PROVIDED DATA:

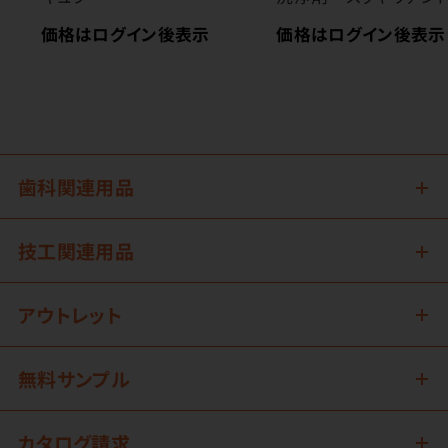
価格はログイン後表示
価格はログイン後表示
歯科関連用品
技工関連用品
アウトレット
無料サンプル
カタログ請求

ACTION ITEM: The entries above should be written out in full, and any picture in them left out.

EXERCISE ANSWER:
価格はログイン後表示
価格はログイン後表示
歯科関連用品
技工関連用品
アウトレット
無料サンプル
カタログ請求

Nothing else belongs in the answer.